Delante de un fondo oscuro aparece, en pie, como surgido de la mina profunda de la historia, un hombre vestido con camisa negra, abrigado con una chaqueta de punto gris que mira de frente hacia quien quiera, o pueda, o consienta aguantar una mirada que, bajo la frente amplia y pétrea, da la sensación de haber sido arrasada por el tiempo y la fatiga, endurecida por el frío y el salario, olvidada de toda bondad, descanso o alivio, abandonada a su suerte, al instinto, al coraje y a la resistencia. Es el rostro de la miseria, de la desgracia y de la explotación; y también el trazo del rostro con que se dibuja el límite de todo hombre, quien llegado el momento dice basta y se rebela contra quienes diseñaron su destino. Ese hombre que mira hacia delante por no recordar que jamás experimentó el más breve y prosaico instante de felicidad, es el peón de albañil Luis Romero, natural de Alcalá la Real, lugar en donde vino al mundo en el año de 1931 y a quien la postguerra, la miseria y el hambre llevaron a Terrassa, ciudad en la que vivió y trabajó durante años colgado de precarios andamios, sucio entre barro y morteros, a la intemperie del patrón, del amanecer helado y del sol abrasador.
Luis Romero es el obrero que apareció fotografiado en el primer cartel electoral del recién legalizado PSUC, con el que este partido empapelaría todas las paredes del cinturón rojo barcelonés en las elecciones de 1977. Luis Romero, aunque por su aspecto semejaba estar próximo a los sesenta, tenía 46 años en el momento de ser fotografiado, y pasó a formar parte de la historia iconográfica política y social del país porque su imagen es el prototipo de obrero con el que su clase debía identificarse.
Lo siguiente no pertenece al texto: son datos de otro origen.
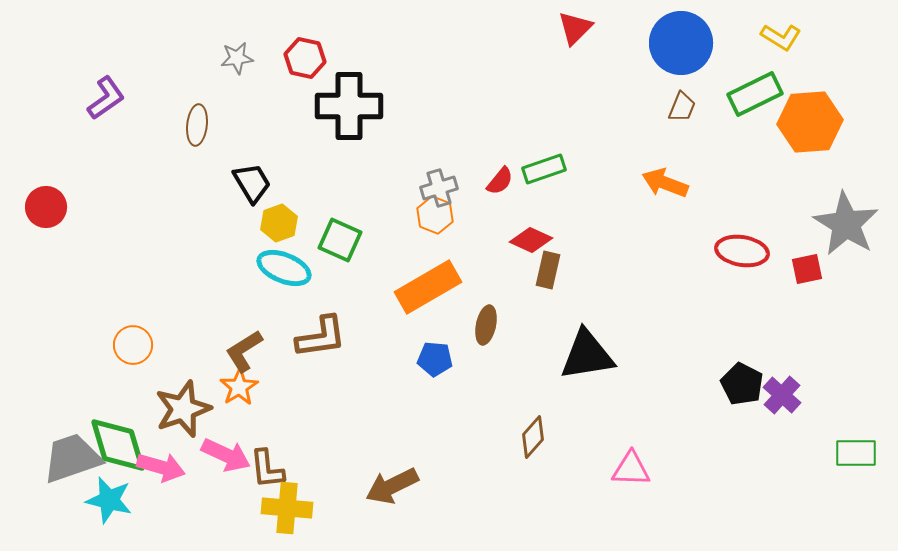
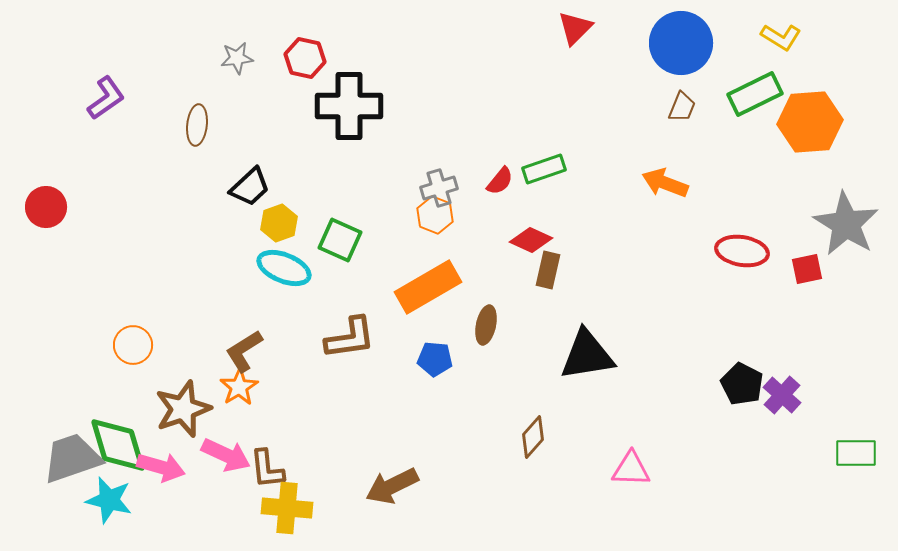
black trapezoid at (252, 183): moved 2 px left, 4 px down; rotated 78 degrees clockwise
brown L-shape at (321, 337): moved 29 px right, 1 px down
El elemento protagonista y alegórico del cartel fueron sus manos: las manos del trabajador, del proletario. Grandes manos, fuertes, resistentes, consistentes; dos grandes palas invencibles; manos creadoras, mitológicas, hercúleas, curtidas y endurecidas a base de levantar pesos desproporcionados, inhumanos; de manipular materia lacerante que hiere la piel y la deja ajada, cuarterada, como tierra muerta sobre la que no llueve. En la fotografía, las manos de Luis ocupan el espacio central, y flotan en la única zona iluminada. Las muestra al elector hacia adelante, de tal manera que las palmas contienen la claridad que ilumina la imagen, ejerciendo de luna, o de sol, pero sumergiendo a los dedos en un claroscuro casi tenebroso del que solamente se distingue las yemas curvadas hacia el cielo, porque Luis ya no podía mantener la mano extendida, o porque adquirieron voz propia, gesto propio, y en su voluntad de contárselo al mundo decidieron amagar el cierre en dos puños, o imitar la forma de la garra del oso antes de iniciar una lucha sin cuartel, desesperada. En el cartel, sobre la imagen de Luis Romero, el PSUC escribió el lema: “Mis manos: mi capital”.
El mismo año en que las manos de Luis Romero solicitaban el voto de los trabajadores catalanes, el gran escultor Eduardo Chillida cumplía un sueño largamente perseguido e instalaba en un promontorio rocoso de la playa de Ondarreta, aneja a La Concha donostiarra, su celebérrimo Peine del Viento. Aunque jamás se conocieron y ninguno supo jamás nada del otro, me resulta sugerente imaginar a Chillida paseando por Barcelona, reflexionando meditabundo sobre el concepto leonardino de la mano pensante como cerebro creador; o recordando cómo, al poco de almacenar decenas de dibujos realizados al inicio de su carrera, concluyó que si dibujaba tan rápido y le resultaba tan fácil, aquello no podía ser arte, y fue entonces cuando decidió ponerse a pintar con la mano izquierda, atándose la derecha antes de empezar , porque "la sensibilidad, la mente y la emoción van por delante de la mano, que hará lo que yo le diga que haga, obedeciendo, y no mandando".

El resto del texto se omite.